Tumor Microenvironment: Extracellular Matrix Alterations Influence Tumor Progression

Abstract

The tumor microenvironment (TME) is composed of various cell types embedded in an altered extracellular matrix (ECM). ECM not only serves as a support for tumor cell but also regulates cell-cell or cell-matrix cross-talks. Alterations in ECM may be induced by hypoxia and acidosis, by oxygen free radicals generated by infiltrating inflammatory cells or by tumor- or stromal cell-secreted proteases. A poorer diagnosis for patients is often associated with ECM alterations. Tumor ECM proteome, also named cancer matrisome, is strongly altered, and different ECM protein signatures may be defined to serve as prognostic biomarkers. Collagen network reorganization facilitates tumor cell invasion. Proteoglycan expression and location are modified in the TME and affect cell invasion and metastatic dissemination. ECM macromolecule degradation by proteases may induce the release of angiogenic growth factors but also the release of proteoglycan-derived or ECM protein fragments, named matrikines or matricryptins. This review will focus on current knowledge and new insights in ECM alterations, degradation, and reticulation through cross-linking enzymes and on the role of ECM fragments in the control of cancer progression and their potential use as biomarkers in cancer diagnosis and prognosis.

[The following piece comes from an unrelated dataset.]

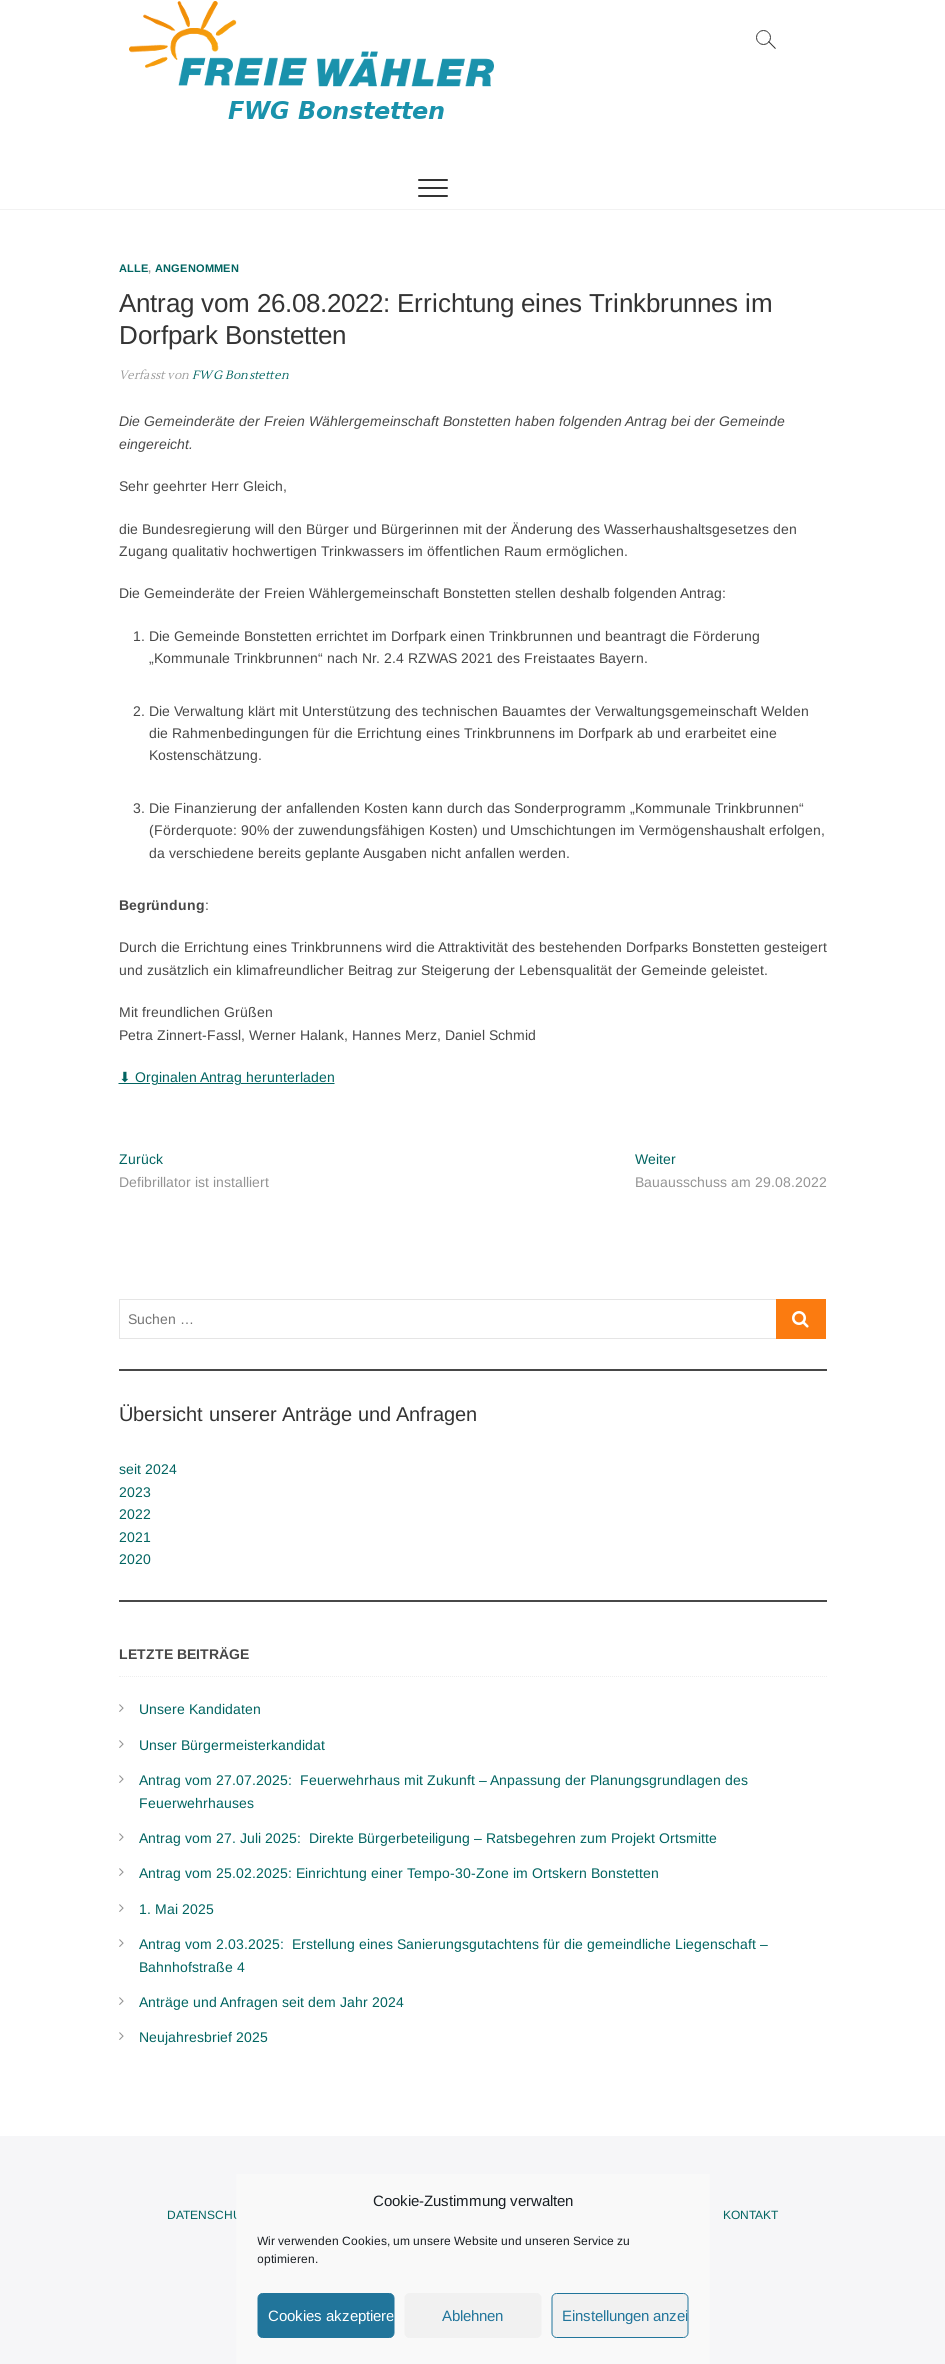 The width and height of the screenshot is (945, 2364). Describe the element at coordinates (200, 1709) in the screenshot. I see `Unsere Kandidaten` at that location.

Keywords: cancer; extracellular matrix; integrins; matrikines; microenvironment; proteases.

Figure 1

Main metabolic and extracellular matrix (ECM) alterations in the tumor microenvironment (TME) during tumor progression. During cancer progression, tumor cells increase lactate production, leading to an acidification of TME. Tumor cells, cancer-associated fibroblasts (CAFs), polymorphonuclear leukocytes (PMNs), and monocytes secrete proteases, such as matrix metalloproteinases (MMPs), that degrade ECM and release matrikines. CAFs induce a higher secretion of ECM macromolecules that leads to an excessive deposition of ECM components. Tumor cells, PMNs, and monocytes produce reactive oxygen species (ROS) that degrade ECM components and particularly collagen I, facilitating tumor cell migration. They also stimulate the production of MMPs. Hypoxia also induces hypoxia-inducible factor (HIF) stabilization, lysyl oxidase (LOX) and transglutaminase activation, collagen and elastin cross-linking leading to ECM stiffening. These events favor tumor cell migration and cancer progression.

Figure 2

Schematic representation of the main transduction pathways altered by extracellular matrix (ECM) bioactive fragments. Bioactive fragments stimulating the pathway are outlined in green, and fragments with inhibitory activity are outlined in red. Endostatin inhibits the Wnt/β-catenin pathway, while glypican-3 triggers this pathway. Tumstatin, tetrastatin, endostatin, NC1(XIX), and lumcorin inhibit the phosphoinositide 3-kinase (PI3K)/Akt/mammalian target of rapamycin (mTOR) pathway through integrin binding while VGVAPG and IKVAV activate this pathway through elastin receptor complex (ERC) and integrin binding, respectively. VGVAPG and IKVAV also activate the mitogen-activated protein kinase (MAPK) pathways. Arresten and canstatin activate the Bcl-2 pro-apoptotic pathway through integrin binding.